##### Input for this task

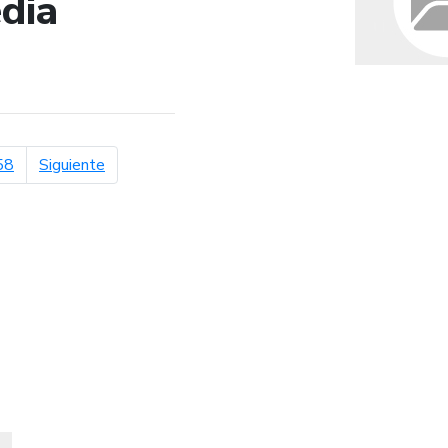
dia
de búsqueda
página siguiente
58
Siguiente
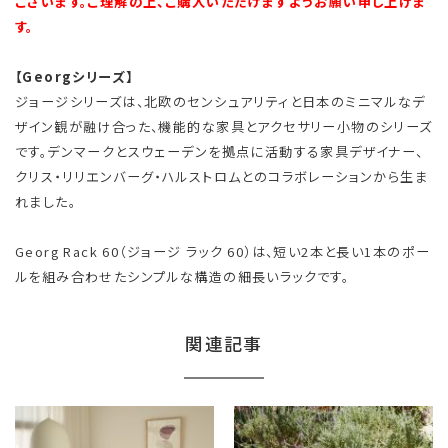
ございます。ご理解の上、ご購入いただけますようお願い申し上げま
す。
【Georgシリーズ】
ジョージシリーズは、北欧のセンシュアリティと日本のミニマルなデ
ザイン観が融け合った、機能的な家具とアクセサリー小物のシリーズ
です。デンマークとスウェーデンを拠点に活動する家具デザイナー、
クリス・リリエンバーグ・ハルストロムとのコラボレーションから生ま
れました。
Georg Rack 60（ジョージ ラック 60）は、短い2本と長い1本のポー
ルを組み合わせたシンプルな構造の細長いラックです。
関連記事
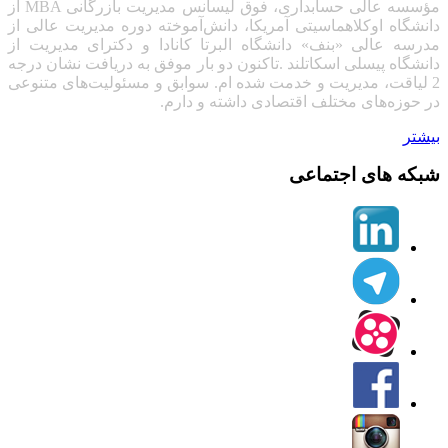
مؤسسه عالی حسابداری، فوق لیسانس مدیریت بازرگانی
MBA
از
دانشگاه اوکلاهماسیتی آمریکا، دانش‌آموخته دوره مدیریت عالی از
مدرسه عالی «بنف» دانشگاه البرتا کانادا
و دکترای مدیریت از
دانشگاه پیسلی اسکاتلند .تاکنون دو بار موفق به دریافت نشان درجه
2 لیاقت، مدیریت و خدمت شده ام. سوابق و مسئولیت‌های متنوعی
در حوزه‌های مختلف اقتصادی داشته و دارم.
بیشتر
شبکه های اجتماعی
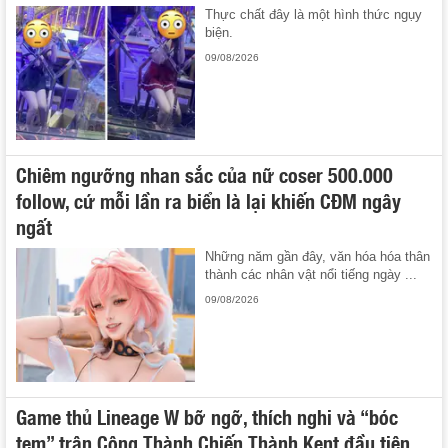
Thực chất đây là một hình thức ngụy
biện.
09/08/2026
Chiêm ngưỡng nhan sắc của nữ coser 500.000
follow, cứ mỗi lần ra biển là lại khiến CĐM ngây
ngất
Những năm gần đây, văn hóa hóa thân
thành các nhân vật nổi tiếng ngày ...
09/08/2026
Game thủ Lineage W bỡ ngỡ, thích nghi và “bóc
tem” trận Công Thành Chiến Thành Kent đầu tiên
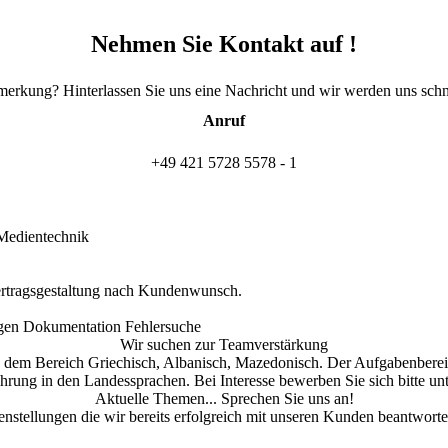
Nehmen Sie Kontakt auf !
erkung? Hinterlassen Sie uns eine Nachricht und wir werden uns schn
Anruf
+49 421 5728 5578 - 1
Medientechnik
rtragsgestaltung nach Kundenwunsch.
gen Dokumentation Fehlersuche
Wir suchen zur Teamverstärkung
aus dem Bereich Griechisch, Albanisch, Mazedonisch. Der Aufgabenberei
hrung in den Landessprachen. Bei Interesse bewerben Sie sich bitte unt
Aktuelle Themen... Sprechen Sie uns an!
nstellungen die wir bereits erfolgreich mit unseren Kunden beantworte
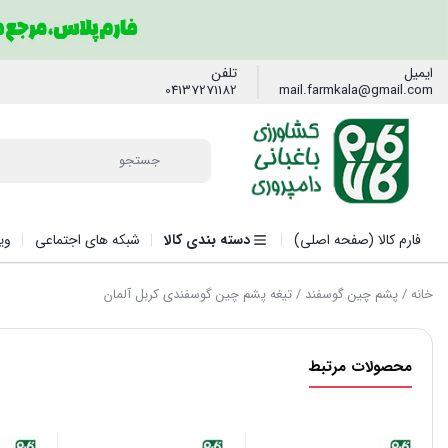
ایمیل
تلفن
04137271182
mail.farmkala@gmail.com
فارم کالا (صفحه اصلی)
دسته بندی کالا
شبکه های اجتماعی
وی
خانه
/
پشم چین گوسفند
/ تیغه پشم چین گوسفندی کربل آلمان
محصولات مرتبط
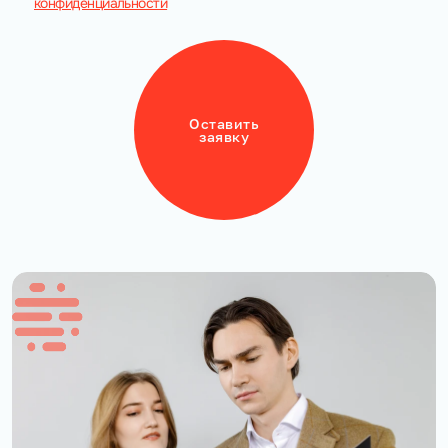
конфиденциальности
Оставить
заявку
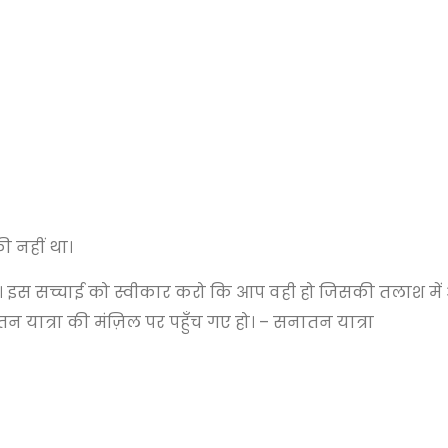
ी नहीं था।
 है। इस सच्चाई को स्वीकार करो कि आप वही हो जिसकी तलाश में
तन यात्रा की मंज़िल पर पहुँच गए हो। – सनातन यात्रा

##########

§ Exercise objective: Go back to the listing above and write out the lines starting at the one with "hrung in den" and ending at the one with "محصولات مرتبط", inclusive, exactly and without pictures.

§ Result for this task:
hrung in den Landessprachen. Bei Interesse bewerben Sie sich bitte unt
Aktuelle Themen... Sprechen Sie uns an!
nstellungen die wir bereits erfolgreich mit unseren Kunden beantworte
ایمیل
تلفن
04137271182
mail.farmkala@gmail.com
فارم کالا (صفحه اصلی)
دسته بندی کالا
شبکه های اجتماعی
وی
خانه
/
پشم چین گوسفند
/ تیغه پشم چین گوسفندی کربل آلمان
محصولات مرتبط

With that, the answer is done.